I can honestly say I’ve never given much thought to the order of adjectives, when listed in a sentence. I guess it makes sense to explain to students the problem with adjective pile up but I would never call the use of multiple adjectives, “So third grade.” I really think he should elaborate on what he constitutes as too many adjectives. His idea of creating a human sentence however, is ingenious. I know the concept is relatively easy but the way Anderson allows his students to work together should be applauded. I know I have said this in the past but I learned very little about grammar in middle school due to the over use of worksheets.
Punctuation should be reviewed, revised, and practiced indefinitely. Much like Jessie stated in her blog, I have had teachers mark my use of commas and semicolons as incorrect, when in fact they were used correctly. For me it is very difficult to deal with teachers who cannot spell, read, or understand punctuation usage. How do you kindly point out an educator’s lack of education without risking retribution in the form of grade reduction? If someone has an answer to that question please let me know.

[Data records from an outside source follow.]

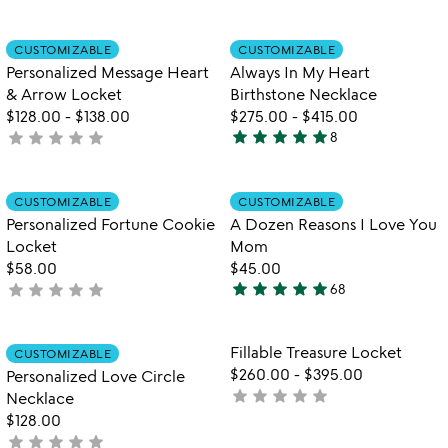
yet
of
rated
5
Item not in your wishlist
Item not in your
CUSTOMIZABLE
CUSTOMIZABLE
favorite_border
favorite_border
Personalized Message Heart
Always In My Heart
& Arrow Locket
Birthstone Necklace
$128.00
-
$138.00
$275.00
-
$415.00
star
star
star
star
star
star
star
star
star
star
not
8
5
yet
stars
rated
out
Item not in your wishlist
Item not in your
CUSTOMIZABLE
CUSTOMIZABLE
favorite_border
favorite_border
of
Personalized Fortune Cookie
A Dozen Reasons I Love You
5
Locket
Mom
$58.00
$45.00
star
star
star
star
star
star
star
star
star
star
not
68
5
yet
stars
rated
out
Item not in your wishlist
Item not in your
Fillable Treasure Locket
CUSTOMIZABLE
favorite_border
favorite_border
of
$260.00
-
$395.00
Personalized Love Circle
5
star
star
star
star
star
not
Necklace
yet
$128.00
star
star
star
star
star
rated
not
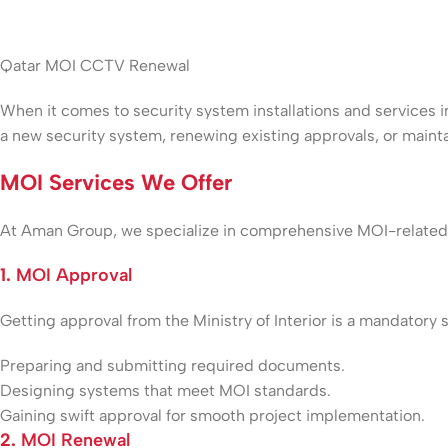
Qatar MOI CCTV Renewal
When it comes to security system installations and services in
a new security system, renewing existing approvals, or main
MOI Services We Offer
At Aman Group, we specialize in comprehensive MOI-related s
1.
MOI Approval
Getting approval from the Ministry of Interior is a mandatory 
Preparing and submitting required documents.
Designing systems that meet MOI standards.
Gaining swift approval for smooth project implementation.
2.
MOI Renewal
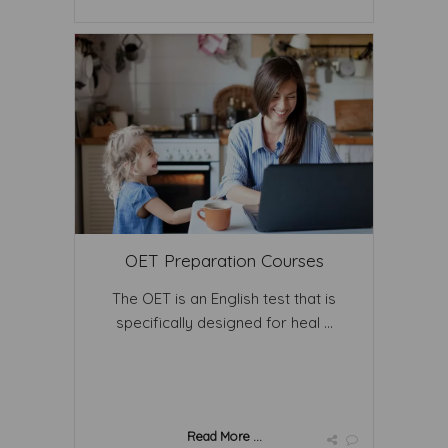
OET Preparation Courses
The OET is an English test that is
specifically designed for heal ...
Read More ...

Hi, my name is Angela and I am a dashaholic. True statement. I don’t think I have ever killed anyone with over usage, like in the mentor text example of Cirque Du Freak, but I do adore the effect it has on a sentence. Quotation marks are lips? Sounds like another wonderful explanation for proper usage. Anderson makes me feel a few of my teachers in my early education shared with their class the bare-minimal in terms of grammar. I feel cheated.
Honestly, the finding in the video “Smallville” did not surprise me. I have lived in small towns where almost everyone spoke the same way. This has been one of the reasons I do not understand the argument of African-American Vernacular English. Many say the AAVE is derived from a combination of the English and African language but I disagree. When you visit a small town or a “Smallville” you will find for the most part AAVE does not exist.

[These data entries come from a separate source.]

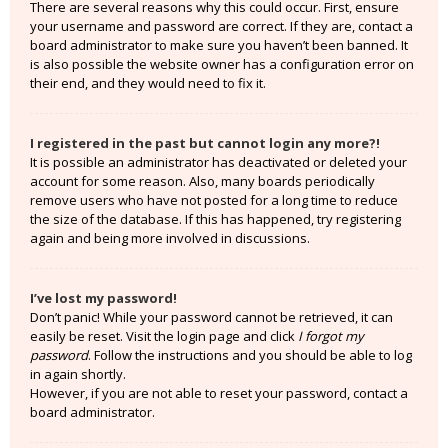
There are several reasons why this could occur. First, ensure
your username and password are correct. If they are, contact a
board administrator to make sure you haven’t been banned. It
is also possible the website owner has a configuration error on
their end, and they would need to fix it.
I registered in the past but cannot login any more?!
It is possible an administrator has deactivated or deleted your
account for some reason. Also, many boards periodically
remove users who have not posted for a long time to reduce
the size of the database. If this has happened, try registering
again and being more involved in discussions.
I’ve lost my password!
Don’t panic! While your password cannot be retrieved, it can
easily be reset. Visit the login page and click
I forgot my
password
. Follow the instructions and you should be able to log
in again shortly.
However, if you are not able to reset your password, contact a
board administrator.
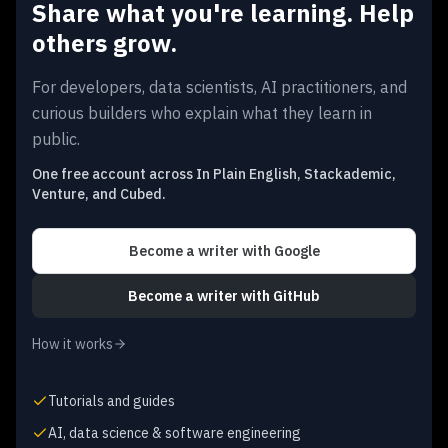
Share what you're learning. Help
others grow.
For developers, data scientists, AI practitioners, and
curious builders who explain what they learn in
public.
One free account across In Plain English, Stackademic,
Venture, and Cubed.
Become a writer
with Google
Become a writer
with GitHub
How it works
Tutorials and guides
AI, data science & software engineering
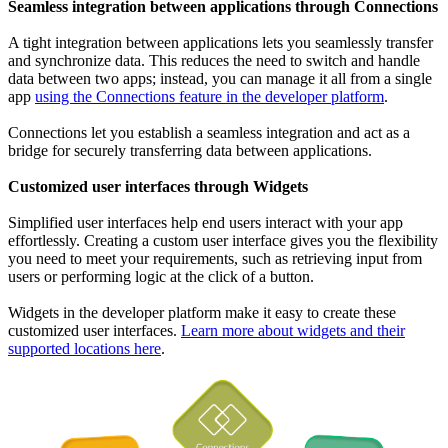
Seamless integration between applications through Connections
A tight integration between applications lets you seamlessly transfer
and synchronize data. This reduces the need to switch and handle
data between two apps; instead, you can manage it all from a single
app
using the Connections feature in the developer platform
.
Connections let you establish a seamless integration and act as a
bridge for securely transferring data between applications.
Customized user interfaces through Widgets
Simplified user interfaces help end users interact with your app
effortlessly. Creating a custom user interface gives you the flexibility
you need to meet your requirements, such as retrieving input from
users or performing logic at the click of a button.
Widgets in the developer platform make it easy to create these
customized user interfaces.
Learn more about widgets and their
supported locations here
.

Grammar Girl for the week- Oh, I watched the March Forth video on YouTube. Grammar Girl has a quiz to test your knowledge on the song. Maybe that is one thing I will score well on this semester.
I need to learn how to put together a sentence tree!
I am not sure about anyone else but I spent a great deal of time looking up the definitions to intransitive, transitive, and auxiliary verbs. According to the appalling score I received on the Orwell handout, 15 out of 25 correct, it can be concluded I didn’t do well on comprehending the material. I will continue to work on my understanding of these as well as the multitude of other types of verbs. Honestly I had no idea there were so many “types”.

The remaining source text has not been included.